**TASK DESCRIPTION:** Return the following entries exactly, word for word.

**TASK DATA:**
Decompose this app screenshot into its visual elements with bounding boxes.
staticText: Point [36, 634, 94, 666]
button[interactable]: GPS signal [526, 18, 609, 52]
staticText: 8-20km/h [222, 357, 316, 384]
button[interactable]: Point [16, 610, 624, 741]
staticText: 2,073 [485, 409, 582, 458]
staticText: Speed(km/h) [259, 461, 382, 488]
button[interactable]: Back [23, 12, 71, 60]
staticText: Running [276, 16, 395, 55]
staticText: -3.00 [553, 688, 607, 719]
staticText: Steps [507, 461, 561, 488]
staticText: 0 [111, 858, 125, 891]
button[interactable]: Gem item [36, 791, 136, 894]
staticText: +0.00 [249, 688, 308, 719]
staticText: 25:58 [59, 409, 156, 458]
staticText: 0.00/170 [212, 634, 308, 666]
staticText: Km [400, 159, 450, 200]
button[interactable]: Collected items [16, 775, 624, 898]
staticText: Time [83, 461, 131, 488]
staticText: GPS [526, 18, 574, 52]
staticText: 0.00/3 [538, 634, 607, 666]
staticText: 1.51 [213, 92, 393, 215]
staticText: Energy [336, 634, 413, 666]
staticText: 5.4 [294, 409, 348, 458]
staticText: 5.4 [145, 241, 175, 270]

**OUTPUT BELOW:**
Decompose this app screenshot into its visual elements with bounding boxes.
staticText: Point [36, 634, 94, 666]
button[interactable]: GPS signal [526, 18, 609, 52]
staticText: 8-20km/h [222, 357, 316, 384]
button[interactable]: Point [16, 610, 624, 741]
staticText: 2,073 [485, 409, 582, 458]
staticText: Speed(km/h) [259, 461, 382, 488]
button[interactable]: Back [23, 12, 71, 60]
staticText: Running [276, 16, 395, 55]
staticText: -3.00 [553, 688, 607, 719]
staticText: Steps [507, 461, 561, 488]
staticText: 0 [111, 858, 125, 891]
button[interactable]: Gem item [36, 791, 136, 894]
staticText: +0.00 [249, 688, 308, 719]
staticText: 25:58 [59, 409, 156, 458]
staticText: 0.00/170 [212, 634, 308, 666]
staticText: Km [400, 159, 450, 200]
button[interactable]: Collected items [16, 775, 624, 898]
staticText: Time [83, 461, 131, 488]
staticText: GPS [526, 18, 574, 52]
staticText: 0.00/3 [538, 634, 607, 666]
staticText: 1.51 [213, 92, 393, 215]
staticText: Energy [336, 634, 413, 666]
staticText: 5.4 [294, 409, 348, 458]
staticText: 5.4 [145, 241, 175, 270]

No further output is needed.